--- Information shown ---

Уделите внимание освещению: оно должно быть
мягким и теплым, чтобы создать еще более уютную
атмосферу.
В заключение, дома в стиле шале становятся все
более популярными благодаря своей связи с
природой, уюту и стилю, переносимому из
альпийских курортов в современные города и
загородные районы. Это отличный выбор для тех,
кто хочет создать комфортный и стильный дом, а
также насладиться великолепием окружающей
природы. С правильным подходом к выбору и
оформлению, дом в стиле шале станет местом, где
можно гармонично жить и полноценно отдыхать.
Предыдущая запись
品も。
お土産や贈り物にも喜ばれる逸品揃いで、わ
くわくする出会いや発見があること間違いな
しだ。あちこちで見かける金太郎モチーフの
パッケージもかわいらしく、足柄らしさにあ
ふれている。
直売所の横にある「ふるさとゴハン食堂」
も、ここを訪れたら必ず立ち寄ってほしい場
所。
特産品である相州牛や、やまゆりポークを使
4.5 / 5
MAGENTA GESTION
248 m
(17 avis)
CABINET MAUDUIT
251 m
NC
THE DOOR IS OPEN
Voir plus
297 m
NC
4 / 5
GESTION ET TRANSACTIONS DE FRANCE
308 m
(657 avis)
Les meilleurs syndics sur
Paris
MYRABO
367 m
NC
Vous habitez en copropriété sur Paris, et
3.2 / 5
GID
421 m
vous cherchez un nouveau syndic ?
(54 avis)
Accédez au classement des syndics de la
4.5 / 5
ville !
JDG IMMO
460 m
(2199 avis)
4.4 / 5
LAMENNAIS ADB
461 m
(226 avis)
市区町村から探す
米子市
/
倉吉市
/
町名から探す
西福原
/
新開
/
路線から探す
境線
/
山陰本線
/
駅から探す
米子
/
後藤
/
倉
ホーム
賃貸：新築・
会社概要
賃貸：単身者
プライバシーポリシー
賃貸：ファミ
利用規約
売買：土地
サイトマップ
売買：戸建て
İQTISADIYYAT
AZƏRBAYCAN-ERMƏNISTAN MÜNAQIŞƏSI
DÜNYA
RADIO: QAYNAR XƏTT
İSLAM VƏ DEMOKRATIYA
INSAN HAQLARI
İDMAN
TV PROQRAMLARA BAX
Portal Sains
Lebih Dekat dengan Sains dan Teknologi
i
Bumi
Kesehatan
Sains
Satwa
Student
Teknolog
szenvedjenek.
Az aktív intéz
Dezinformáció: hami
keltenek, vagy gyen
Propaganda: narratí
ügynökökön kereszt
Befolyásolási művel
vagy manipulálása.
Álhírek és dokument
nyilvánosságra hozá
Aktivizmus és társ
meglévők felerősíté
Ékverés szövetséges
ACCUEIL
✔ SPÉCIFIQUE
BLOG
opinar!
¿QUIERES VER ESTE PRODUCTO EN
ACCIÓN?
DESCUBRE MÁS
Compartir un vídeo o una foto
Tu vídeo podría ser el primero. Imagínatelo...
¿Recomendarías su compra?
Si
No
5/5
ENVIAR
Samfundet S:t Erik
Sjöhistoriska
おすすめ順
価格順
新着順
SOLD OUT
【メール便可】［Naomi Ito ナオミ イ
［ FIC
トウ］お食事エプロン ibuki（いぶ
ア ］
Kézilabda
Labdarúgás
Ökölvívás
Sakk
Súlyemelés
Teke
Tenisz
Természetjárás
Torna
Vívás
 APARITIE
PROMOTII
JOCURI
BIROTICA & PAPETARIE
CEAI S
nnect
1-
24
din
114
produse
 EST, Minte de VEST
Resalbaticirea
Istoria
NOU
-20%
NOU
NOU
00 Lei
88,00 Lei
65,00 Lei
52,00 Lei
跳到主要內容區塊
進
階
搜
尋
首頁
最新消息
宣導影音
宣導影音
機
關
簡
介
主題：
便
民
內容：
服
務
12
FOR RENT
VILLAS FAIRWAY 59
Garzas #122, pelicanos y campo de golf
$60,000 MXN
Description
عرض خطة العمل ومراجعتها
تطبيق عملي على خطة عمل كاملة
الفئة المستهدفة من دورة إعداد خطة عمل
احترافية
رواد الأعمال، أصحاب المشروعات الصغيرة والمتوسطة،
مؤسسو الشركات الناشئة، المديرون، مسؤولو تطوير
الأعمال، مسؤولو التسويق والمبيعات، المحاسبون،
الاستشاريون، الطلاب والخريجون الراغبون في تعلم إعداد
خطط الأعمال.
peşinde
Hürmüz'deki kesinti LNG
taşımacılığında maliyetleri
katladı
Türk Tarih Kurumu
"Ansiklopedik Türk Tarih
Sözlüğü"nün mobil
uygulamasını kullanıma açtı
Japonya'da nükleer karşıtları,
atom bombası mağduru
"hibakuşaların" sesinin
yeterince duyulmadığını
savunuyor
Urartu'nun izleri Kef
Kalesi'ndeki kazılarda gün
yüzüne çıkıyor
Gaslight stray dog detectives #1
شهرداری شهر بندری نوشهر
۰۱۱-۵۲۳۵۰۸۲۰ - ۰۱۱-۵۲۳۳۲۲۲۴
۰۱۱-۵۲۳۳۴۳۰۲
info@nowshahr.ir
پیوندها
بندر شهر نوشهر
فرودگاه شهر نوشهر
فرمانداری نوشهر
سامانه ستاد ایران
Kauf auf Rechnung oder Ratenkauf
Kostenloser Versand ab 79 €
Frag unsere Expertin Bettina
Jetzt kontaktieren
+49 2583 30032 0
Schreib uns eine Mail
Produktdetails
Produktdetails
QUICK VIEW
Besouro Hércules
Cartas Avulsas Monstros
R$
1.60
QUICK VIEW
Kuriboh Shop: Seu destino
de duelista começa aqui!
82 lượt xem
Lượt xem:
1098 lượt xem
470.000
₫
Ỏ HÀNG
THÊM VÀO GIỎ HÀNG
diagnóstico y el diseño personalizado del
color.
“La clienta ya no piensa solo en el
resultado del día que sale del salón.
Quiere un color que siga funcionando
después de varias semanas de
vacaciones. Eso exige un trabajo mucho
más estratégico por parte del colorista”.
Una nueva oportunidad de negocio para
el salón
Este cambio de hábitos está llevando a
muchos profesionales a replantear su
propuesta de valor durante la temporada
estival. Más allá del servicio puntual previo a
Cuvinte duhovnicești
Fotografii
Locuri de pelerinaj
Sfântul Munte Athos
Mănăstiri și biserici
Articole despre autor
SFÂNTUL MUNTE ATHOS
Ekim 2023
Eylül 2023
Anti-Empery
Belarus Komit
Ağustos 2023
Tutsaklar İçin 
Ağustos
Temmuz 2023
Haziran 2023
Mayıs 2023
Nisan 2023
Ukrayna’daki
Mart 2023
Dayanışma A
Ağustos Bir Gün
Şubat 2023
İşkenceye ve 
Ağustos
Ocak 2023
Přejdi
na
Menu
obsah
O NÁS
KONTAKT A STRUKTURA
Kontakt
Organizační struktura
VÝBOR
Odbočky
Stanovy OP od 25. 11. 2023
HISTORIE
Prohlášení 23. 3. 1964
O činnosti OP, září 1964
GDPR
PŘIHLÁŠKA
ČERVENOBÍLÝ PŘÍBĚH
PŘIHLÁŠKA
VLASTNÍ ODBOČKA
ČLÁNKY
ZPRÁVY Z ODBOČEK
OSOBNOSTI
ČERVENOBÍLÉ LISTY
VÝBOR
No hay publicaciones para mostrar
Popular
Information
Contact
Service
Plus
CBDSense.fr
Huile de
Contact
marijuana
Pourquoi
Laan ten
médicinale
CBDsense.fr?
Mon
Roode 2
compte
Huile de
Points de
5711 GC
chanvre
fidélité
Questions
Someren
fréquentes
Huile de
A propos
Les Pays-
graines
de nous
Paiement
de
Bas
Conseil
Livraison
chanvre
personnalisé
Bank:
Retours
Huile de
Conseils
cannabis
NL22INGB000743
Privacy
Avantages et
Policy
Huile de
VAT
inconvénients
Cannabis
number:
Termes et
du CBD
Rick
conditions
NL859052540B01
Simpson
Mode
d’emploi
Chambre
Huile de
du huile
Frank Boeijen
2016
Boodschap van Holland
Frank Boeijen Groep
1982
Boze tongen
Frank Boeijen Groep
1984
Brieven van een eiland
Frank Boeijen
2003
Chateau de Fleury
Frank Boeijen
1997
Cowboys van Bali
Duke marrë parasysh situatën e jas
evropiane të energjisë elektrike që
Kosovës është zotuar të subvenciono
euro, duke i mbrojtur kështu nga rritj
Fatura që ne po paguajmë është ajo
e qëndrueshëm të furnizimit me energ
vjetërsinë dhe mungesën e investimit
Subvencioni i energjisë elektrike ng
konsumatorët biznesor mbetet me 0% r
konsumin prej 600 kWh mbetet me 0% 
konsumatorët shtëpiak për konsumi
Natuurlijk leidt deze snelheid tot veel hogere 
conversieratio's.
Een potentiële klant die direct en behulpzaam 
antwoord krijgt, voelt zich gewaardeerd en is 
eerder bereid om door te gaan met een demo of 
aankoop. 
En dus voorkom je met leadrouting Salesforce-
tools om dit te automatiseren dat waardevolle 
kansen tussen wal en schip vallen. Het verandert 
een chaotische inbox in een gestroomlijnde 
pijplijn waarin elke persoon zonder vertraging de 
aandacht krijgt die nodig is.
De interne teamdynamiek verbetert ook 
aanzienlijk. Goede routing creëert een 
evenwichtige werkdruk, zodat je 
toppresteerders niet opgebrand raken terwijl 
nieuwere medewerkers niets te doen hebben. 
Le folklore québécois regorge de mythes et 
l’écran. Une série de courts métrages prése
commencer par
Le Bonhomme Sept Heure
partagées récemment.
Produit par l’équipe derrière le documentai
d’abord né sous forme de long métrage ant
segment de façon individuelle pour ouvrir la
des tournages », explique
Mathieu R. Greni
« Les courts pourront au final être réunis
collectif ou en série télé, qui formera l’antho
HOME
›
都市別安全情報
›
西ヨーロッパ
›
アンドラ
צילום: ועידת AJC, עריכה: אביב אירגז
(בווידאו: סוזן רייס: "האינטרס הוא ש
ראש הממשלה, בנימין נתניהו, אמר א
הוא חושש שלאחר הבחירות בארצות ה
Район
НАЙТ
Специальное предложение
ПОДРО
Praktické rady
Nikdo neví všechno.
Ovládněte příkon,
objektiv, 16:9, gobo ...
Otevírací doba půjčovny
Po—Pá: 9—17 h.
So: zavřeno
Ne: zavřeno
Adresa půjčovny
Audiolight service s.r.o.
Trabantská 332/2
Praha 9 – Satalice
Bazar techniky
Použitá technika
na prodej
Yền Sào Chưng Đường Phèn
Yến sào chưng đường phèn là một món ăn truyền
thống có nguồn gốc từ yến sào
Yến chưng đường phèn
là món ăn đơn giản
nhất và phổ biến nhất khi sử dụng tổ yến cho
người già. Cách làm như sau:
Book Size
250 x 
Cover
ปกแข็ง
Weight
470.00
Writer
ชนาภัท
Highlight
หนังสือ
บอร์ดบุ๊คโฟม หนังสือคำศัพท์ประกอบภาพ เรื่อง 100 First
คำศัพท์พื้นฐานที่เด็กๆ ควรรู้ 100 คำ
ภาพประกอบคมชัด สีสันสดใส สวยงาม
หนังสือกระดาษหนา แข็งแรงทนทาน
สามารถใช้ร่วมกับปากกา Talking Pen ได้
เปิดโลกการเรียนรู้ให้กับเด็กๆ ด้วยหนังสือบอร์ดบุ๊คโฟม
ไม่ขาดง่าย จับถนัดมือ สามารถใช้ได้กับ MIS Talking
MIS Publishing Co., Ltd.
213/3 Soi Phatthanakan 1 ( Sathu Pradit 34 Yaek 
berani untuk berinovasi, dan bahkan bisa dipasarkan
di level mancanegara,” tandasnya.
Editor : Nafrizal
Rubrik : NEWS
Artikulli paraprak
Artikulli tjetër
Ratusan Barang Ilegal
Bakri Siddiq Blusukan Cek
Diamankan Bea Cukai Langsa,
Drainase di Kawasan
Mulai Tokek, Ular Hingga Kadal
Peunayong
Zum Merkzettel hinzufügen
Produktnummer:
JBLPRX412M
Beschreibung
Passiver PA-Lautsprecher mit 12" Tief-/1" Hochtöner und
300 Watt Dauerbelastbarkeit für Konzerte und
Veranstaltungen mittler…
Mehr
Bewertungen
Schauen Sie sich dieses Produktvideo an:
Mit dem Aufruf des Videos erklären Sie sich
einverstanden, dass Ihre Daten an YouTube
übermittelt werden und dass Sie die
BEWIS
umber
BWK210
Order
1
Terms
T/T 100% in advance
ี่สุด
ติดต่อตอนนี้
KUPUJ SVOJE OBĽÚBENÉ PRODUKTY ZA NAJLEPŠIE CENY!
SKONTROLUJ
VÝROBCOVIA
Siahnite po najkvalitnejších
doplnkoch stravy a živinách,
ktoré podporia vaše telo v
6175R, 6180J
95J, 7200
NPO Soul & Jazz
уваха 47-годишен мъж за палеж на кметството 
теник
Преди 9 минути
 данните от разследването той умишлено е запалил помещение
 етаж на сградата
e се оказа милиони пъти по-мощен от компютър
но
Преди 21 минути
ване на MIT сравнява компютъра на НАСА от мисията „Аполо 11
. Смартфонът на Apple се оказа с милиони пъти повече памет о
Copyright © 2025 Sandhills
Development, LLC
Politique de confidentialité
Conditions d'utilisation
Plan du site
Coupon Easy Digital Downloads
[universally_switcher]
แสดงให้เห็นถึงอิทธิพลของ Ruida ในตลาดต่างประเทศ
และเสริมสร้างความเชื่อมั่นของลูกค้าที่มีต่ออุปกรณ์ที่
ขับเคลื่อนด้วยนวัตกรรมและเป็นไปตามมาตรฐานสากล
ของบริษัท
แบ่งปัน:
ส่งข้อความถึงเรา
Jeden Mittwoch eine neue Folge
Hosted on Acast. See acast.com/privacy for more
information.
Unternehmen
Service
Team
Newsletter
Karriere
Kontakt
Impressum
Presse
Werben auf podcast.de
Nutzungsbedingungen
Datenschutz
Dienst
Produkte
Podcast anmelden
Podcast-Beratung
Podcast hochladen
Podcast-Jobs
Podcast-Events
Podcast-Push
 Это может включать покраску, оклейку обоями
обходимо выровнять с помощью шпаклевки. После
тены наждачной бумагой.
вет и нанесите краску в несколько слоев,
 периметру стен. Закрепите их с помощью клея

---

> **Exercise directions**
All lines in the listing above from the line containing "Een potentiële klant" to the line containing "aanzienlijk. Goede routing creëert een", inclusive, should be retyped exactly; no other lines should appear.

> **The answer**
Een potentiële klant die direct en behulpzaam 
antwoord krijgt, voelt zich gewaardeerd en is 
eerder bereid om door te gaan met een demo of 
aankoop. 
En dus voorkom je met leadrouting Salesforce-
tools om dit te automatiseren dat waardevolle 
kansen tussen wal en schip vallen. Het verandert 
een chaotische inbox in een gestroomlijnde 
pijplijn waarin elke persoon zonder vertraging de 
aandacht krijgt die nodig is.
De interne teamdynamiek verbetert ook 
aanzienlijk. Goede routing creëert een 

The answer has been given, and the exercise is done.